Arriva l'autunno e gli indù di tutto il mondo vengono infusi di fervore festivo. Per i bengalesi, Mahalaya è il segnale per fare i preparativi finali per il loro più grande festival chiamato Durga Puja.
Cos'è Mahalaya?
Mahalaya è un'occasione di buon auspicio osservata sette giorni prima del DurgaPuja , e annuncia l'avvento di Durga, la dea del potere supremo. È una sorta di invocazione o invito alla dea madre a scendere sulla terra, 'Jago Tumi Jago'. Questo viene fatto attraverso il canto di mantra e cantando canti devozionali.
Dall'inizio degli anni '30, Mahalaya è arrivata ad associarsi a un programma radiofonico mattutino chiamato 'Mahisasura Mardini' o 'L'annientamento del demone'. Questo programma di All India Radio (AIR) è un bellissimo montaggio audio di recitazione dei versi scritturali di 'Chandi Kavya', canti devozionali bengalesi, musica classica e un pizzico di melodramma acustico. Il programma è stato anche tradotto in No con un'orchestrazione simile e viene trasmesso contemporaneamente per un pubblico panindiano.
Questo programma è quasi diventato sinonimo di Mahalaya. Da quasi sei decenni ormai, l'intero Bengala si alza nelle fredde ore prima dell'alba, le 4 del mattino per la precisione, nel giorno di Mahalayato per sintonizzarsi sulla trasmissione 'Mahisasura Mardini'.
La magia di Birendra Krishna Bhadra
Un uomo che sarà sempre ricordato per aver reso Mahalaya memorabile per tutti è Birendra Krishna Bhadra, la voce magica dietro il 'Mahisasura Mardini'. Il leggendario narratore recita i versi sacri e racconta la storia della discesa di Durga sulla terra, nel suo stile inimitabile.

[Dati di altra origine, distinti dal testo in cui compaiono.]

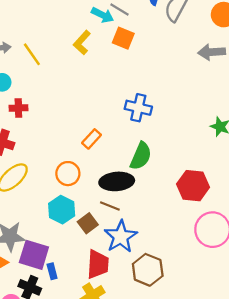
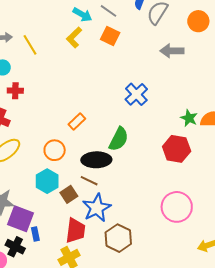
cyan arrow: (103, 15) -> (82, 15), moved
gray arrow: (212, 52) -> (172, 51), moved
blue cross: (138, 108) -> (136, 94), moved, turned 30
red hexagon: (193, 186) -> (177, 149), moved

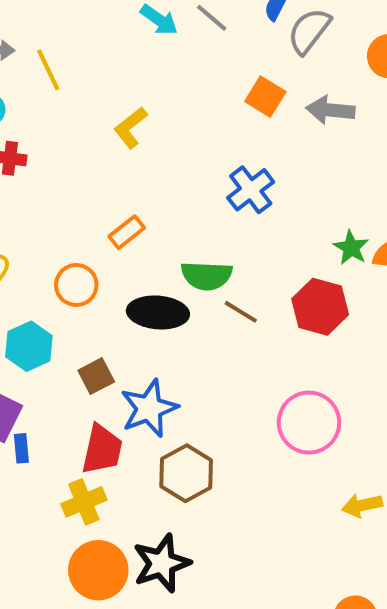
orange square: (110, 36) -> (265, 97), moved
yellow L-shape: (74, 37) -> (131, 128), moved
green semicircle: (119, 139) -> (207, 276), turned 60
cyan hexagon: (47, 181) -> (29, 346), moved
brown line: (89, 181) -> (241, 312), moved

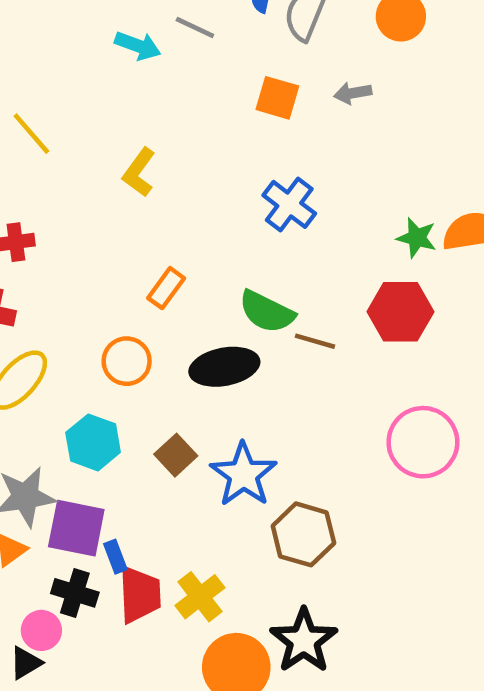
gray arrow: (330, 110) -> (353, 93), size x0.7
green semicircle: (207, 276) -> (267, 312), turned 39
red trapezoid: (102, 449) -> (140, 594), moved

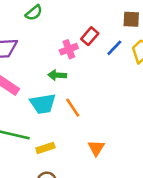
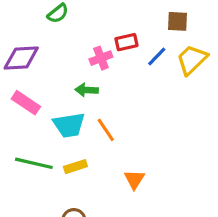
red rectangle: (90, 36) -> (126, 42), turned 36
yellow rectangle: (45, 148) -> (75, 167), moved

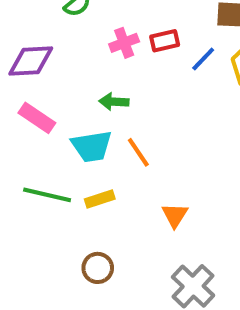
pink cross: (101, 58) -> (124, 43), moved

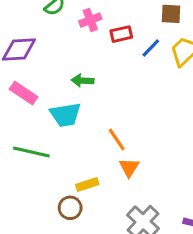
pink cross: (124, 43) -> (90, 20), moved
orange line: (138, 152) -> (117, 140), moved
yellow rectangle: (100, 199) -> (87, 185), moved

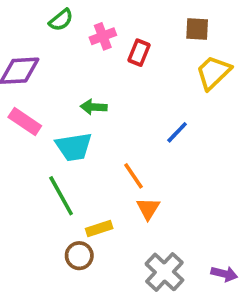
red rectangle: (121, 34) -> (139, 53), turned -55
blue line: (151, 48) -> (177, 132), moved
green line: (31, 152) -> (61, 196), moved, turned 48

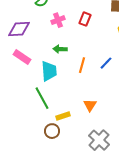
pink cross: (103, 36) -> (58, 20), moved
cyan trapezoid: (74, 147) -> (49, 71), turned -85
orange line: (134, 176) -> (82, 65), moved, turned 49

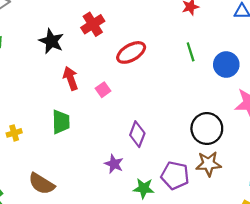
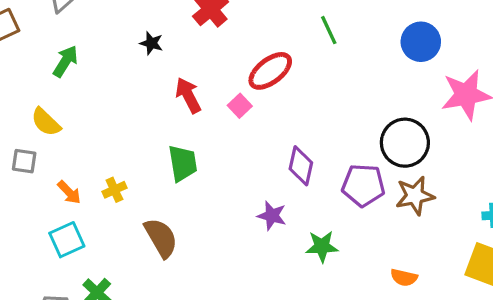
black star: (51, 41) -> (151, 43), size x0.6
red ellipse: (131, 52) -> (270, 71), moved
green line: (191, 52) -> (329, 30), moved
purple pentagon: (175, 175) -> (363, 185), moved
brown semicircle: (42, 184) -> (161, 238), moved, turned -144

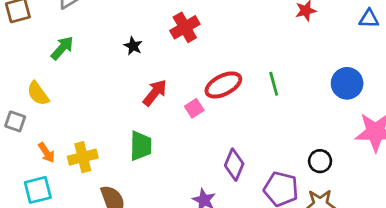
green line: (329, 30) -> (274, 84), moved
red arrow: (188, 95) -> (155, 93), turned 56
black circle: (405, 143) -> (320, 161), size x0.6
yellow cross: (114, 190) -> (83, 157), size x1.5

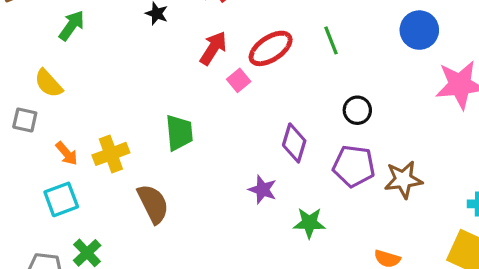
red arrow: (155, 93) -> (213, 48), moved
black circle: (320, 161) -> (357, 110), moved

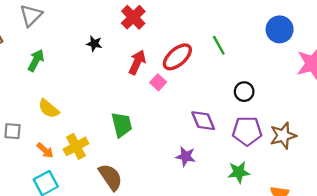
yellow semicircle: (49, 83) -> (49, 109), moved
purple diamond: (294, 143) -> (203, 121), turned -32
green star: (309, 223) -> (239, 172), moved

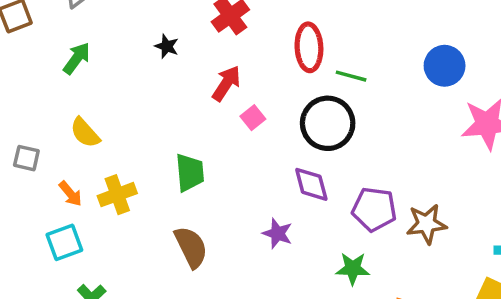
green line: (219, 45) -> (351, 76), turned -54
red ellipse: (177, 57) -> (309, 47), moved, turned -60
black circle: (244, 92) -> (328, 123), moved, size x1.8
brown semicircle: (110, 177) -> (191, 247), moved

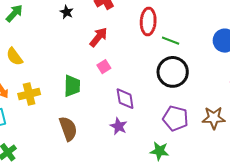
pink square: (253, 118) -> (104, 67), moved
black circle: (328, 123) -> (173, 72), moved
purple diamond: (311, 184) -> (125, 99), moved
brown star: (426, 224) -> (214, 118), moved

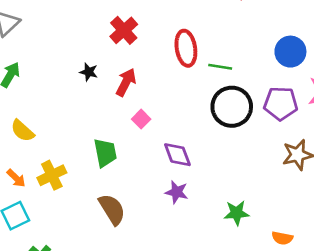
black star: (67, 12) -> (89, 72), moved
purple pentagon: (175, 118) -> (281, 103), moved

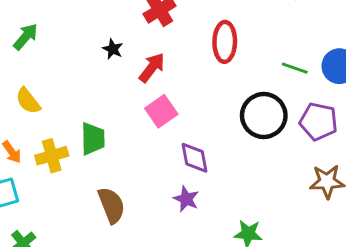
green line: (220, 67) -> (295, 68), moved
pink square: (141, 119) -> (161, 111), size x1.5
green trapezoid: (105, 153) -> (93, 139), moved

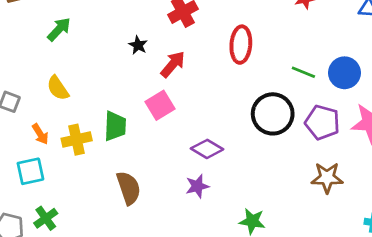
pink square: (161, 111) -> (160, 105), moved
purple diamond: (194, 158) -> (207, 149), turned -52
purple star: (186, 199) -> (197, 186), turned 30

Bhadra è morto da tempo, ma la sua voce registrata costituisce ancora il nucleo del programma Mahalaya. Con una voce sonora e riverberante, Birendra Bhadra rende il recital Mahalaya per due ore emozionanti, ipnotizzando ogni famiglia con la sua narrazione divina, mentre i bengalesi immergono le loro anime in silenziosi momenti di preghiera.
Una composizione epica
'Mahisasura Mardini' è un pezzo straordinario di dramma audio, ineguagliabile nella cultura indiana. Anche se il tema è mitico e i mantra lo sono Vedico , questo programma è una composizione storica. È sceneggiato da Bani Kumar e narrato da Bhadra. L'incantevole musica è composta nientemeno che dall'immortale Pankaj Mullick, e le canzoni sono eseguite da famosi cantanti del passato, tra cui Hemant Kumar e Arati Mukherjee.
All'inizio del recital, l'aria serena del mattino risuona con il suono lungo e prolungato della sacra conchiglia, immediatamente seguito da un coro di invocazione, preparando melodiosamente il terreno per la recitazione del Chandi Mantra.
La storia de 'La guerra Mardini'
L'elemento della storia è accattivante. Parla della crescente crudeltà del re demone Mahisasura contro gli dei. Incapaci di tollerare la sua tirannia, gli dei supplicano Vishnu di annientare il demone. La Trinità di Brahma, Vishnu e Maheswara (Shiva) si uniscono per creare una potente forma femminile con dieci braccia, Dea Durga o 'Mahamaya', la Madre dell'Universo che incarna la fonte primordiale di ogni potere.
Gli dei quindi conferiscono a questa creazione suprema le loro benedizioni e armi individuali. Armata come una guerriera, la dea cavalca un leone per combattere contro il Mahisasura. Dopo un feroce combattimento, la 'Durgatinashini' può uccidere il re 'Asura' con il suo tridente. Il cielo e la terra si rallegrano per la sua vittoria. Infine, la narrazione del mantra termina con il ritornello della supplica dell'umanità davanti a questo Potere Supremo:
'Ya devi sarbabhuteshshu, sakti rupena sanksthita Namasteshwai Namasteshwai Namasteshwai namo namaha'.